━━━━━ DATA FOR REVIEW

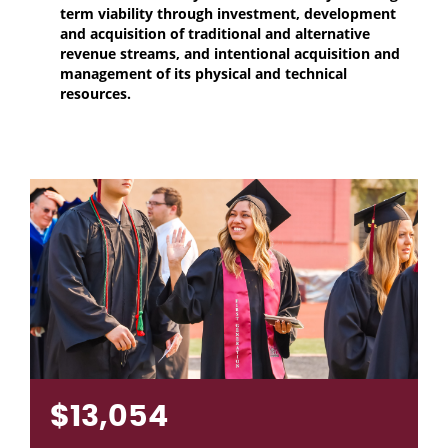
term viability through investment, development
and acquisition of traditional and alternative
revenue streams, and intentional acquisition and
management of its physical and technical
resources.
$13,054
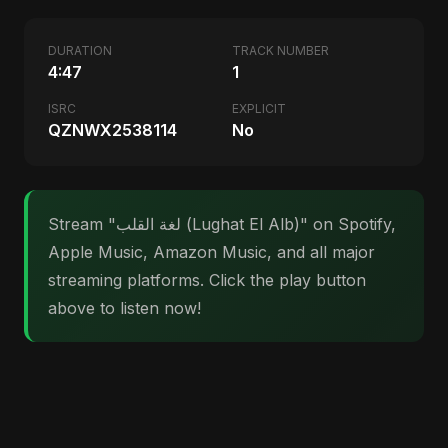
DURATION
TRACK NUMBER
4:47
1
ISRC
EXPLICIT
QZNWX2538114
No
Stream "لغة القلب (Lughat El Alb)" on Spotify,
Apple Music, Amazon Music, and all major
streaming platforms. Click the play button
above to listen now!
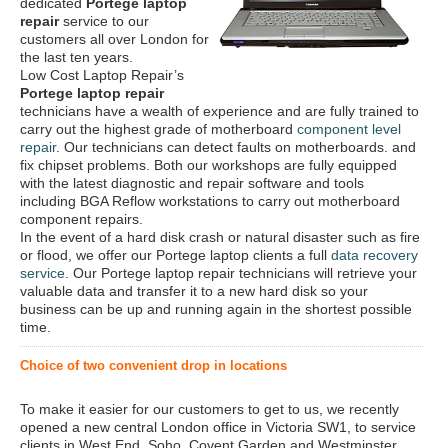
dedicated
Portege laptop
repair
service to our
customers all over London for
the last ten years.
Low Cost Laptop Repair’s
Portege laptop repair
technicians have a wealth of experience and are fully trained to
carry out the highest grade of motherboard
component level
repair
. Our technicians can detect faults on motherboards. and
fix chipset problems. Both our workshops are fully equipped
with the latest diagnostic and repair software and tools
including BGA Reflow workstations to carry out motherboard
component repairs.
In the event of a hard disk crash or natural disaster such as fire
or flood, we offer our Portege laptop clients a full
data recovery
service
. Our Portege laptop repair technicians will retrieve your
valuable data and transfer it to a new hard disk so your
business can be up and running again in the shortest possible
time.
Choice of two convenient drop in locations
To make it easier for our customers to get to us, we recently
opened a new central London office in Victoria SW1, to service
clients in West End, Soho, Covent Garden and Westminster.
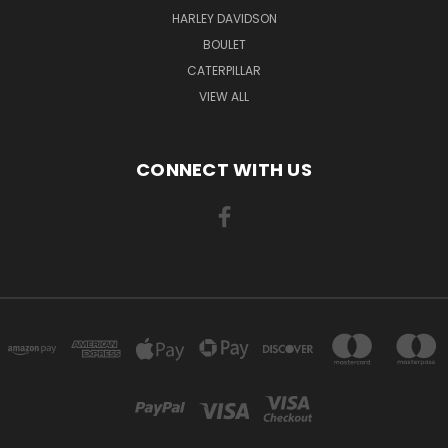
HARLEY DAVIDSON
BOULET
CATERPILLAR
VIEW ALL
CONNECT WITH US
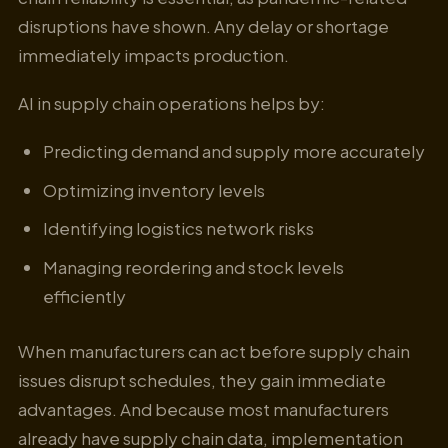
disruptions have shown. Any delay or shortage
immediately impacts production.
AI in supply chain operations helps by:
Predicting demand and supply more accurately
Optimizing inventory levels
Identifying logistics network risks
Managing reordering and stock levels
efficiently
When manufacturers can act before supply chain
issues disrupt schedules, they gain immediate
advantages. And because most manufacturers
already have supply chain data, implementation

━━━━━━━━━━

• _AIM OF THE EXERCISE_:
Copy the records exactly, leaving out every picture.

• _FINISHED TASK_:
term viability through investment, development
and acquisition of traditional and alternative
revenue streams, and intentional acquisition and
management of its physical and technical
resources.
$13,054
DURATION
TRACK NUMBER
4:47
1
ISRC
EXPLICIT
QZNWX2538114
No
Stream "لغة القلب (Lughat El Alb)" on Spotify,
Apple Music, Amazon Music, and all major
streaming platforms. Click the play button
above to listen now!
dedicated
Portege laptop
repair
service to our
customers all over London for
the last ten years.
Low Cost Laptop Repair’s
Portege laptop repair
technicians have a wealth of experience and are fully trained to
carry out the highest grade of motherboard
component level
repair
. Our technicians can detect faults on motherboards. and
fix chipset problems. Both our workshops are fully equipped
with the latest diagnostic and repair software and tools
including BGA Reflow workstations to carry out motherboard
component repairs.
In the event of a hard disk crash or natural disaster such as fire
or flood, we offer our Portege laptop clients a full
data recovery
service
. Our Portege laptop repair technicians will retrieve your
valuable data and transfer it to a new hard disk so your
business can be up and running again in the shortest possible
time.
Choice of two convenient drop in locations
To make it easier for our customers to get to us, we recently
opened a new central London office in Victoria SW1, to service
clients in West End, Soho, Covent Garden and Westminster.
HARLEY DAVIDSON
BOULET
CATERPILLAR
VIEW ALL
CONNECT WITH US
disruptions have shown. Any delay or shortage
immediately impacts production.
AI in supply chain operations helps by:
Predicting demand and supply more accurately
Optimizing inventory levels
Identifying logistics network risks
Managing reordering and stock levels
efficiently
When manufacturers can act before supply chain
issues disrupt schedules, they gain immediate
advantages. And because most manufacturers
already have supply chain data, implementation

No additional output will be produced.